- [WORK TO COMPLETE]:
The records below must be output exactly, with no images carried over.

- [DATA FOR THE TASK]:
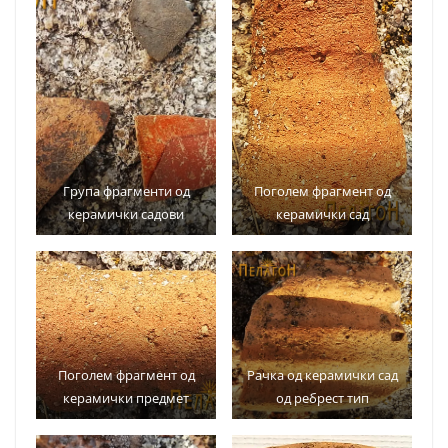
Група фрагменти од
Поголем фрагмент од
керамички садови
керамички сад
Поголем фрагмент од
Рачка од керамички сад
керамички предмет
од ребрест тип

- [TASK RESULT]:
Група фрагменти од
Поголем фрагмент од
керамички садови
керамички сад
Поголем фрагмент од
Рачка од керамички сад
керамички предмет
од ребрест тип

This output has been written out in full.